Headway is the leading UK-wide charity on acquired brain injury. As well as campaigning to prevent brain injury, such as through their Concussion Aware campaign, they work to improve life after ABI through providing services, support and information at of the care pathway. Around 130 Headway groups and branches across the UK provide local services to ABI survivors. As well as nurses, UK services include:
- a free to call, nurse-led Helpline which handles over 9,000 calls each year, providing support and information to people with ABI, their families, carers and professionals;
- our comprehensive, award-winning website;
- the Headway Brain Injury Identity Card, which is part of our Justice Project. This project aims to raise awareness of brain injury throughout the criminal justice system and ensure people with brain injuries in contact with the criminal justice system are treated appropriately and provided with the support they need;
- the Headway Emergency Fund, which provides grants of up to £500 in the immediate aftermath of brain injury, to help adult brain injury survivors and their families cope with the sudden practical implications.

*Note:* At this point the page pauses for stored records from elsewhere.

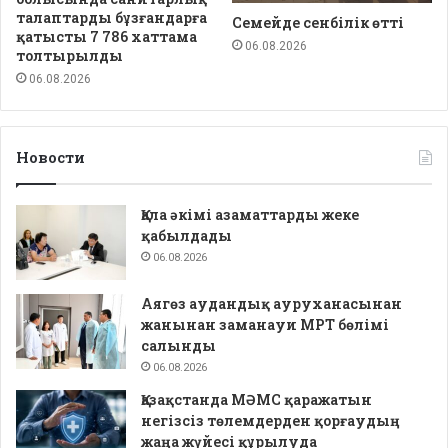
талаптарды бұзғандарға
Семейде сенбілік өтті
қатысты 7 786 хаттама
06.08.2026
толтырылды
06.08.2026
Новости
Қала әкімі азаматтарды жеке
қабылдады
06.08.2026
Аягөз аудандық ауруханасынан
жанынан заманауи МРТ бөлімі
салынды
06.08.2026
Қазақстанда МӘМС қаражатын
негізсіз төлемдерден қорғаудың
жаңа жүйесі құрылуда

- award-winning publications.
Headway has recently submitted evidence to the Work and Pensions Committee about the experiences of people with ABI, who often have hidden disability and fluctuating conditions, and this has now been published at http://data.parliament.uk/writtenevidence/committeeevidence.svc/evidencedocument/work-and-pensions-committee/pip-and-esa-assessments/written/73465.html They are calling for assessors and decision-makers to have specialist training in conditions with hidden and fluctuating effects, specifically acquired brain injury, to help them make accurate and appropriate assessments at the initial stages. I echo those calls. They are also pushing for a system to demonstrate to applicants that medical evidence has been received and considered, and also for the recording of face-to-face assessments to be offered as standard. Both these measures would rebuild trust in the system and also provide more robust records for both applicants and assessors, should an appeal be required.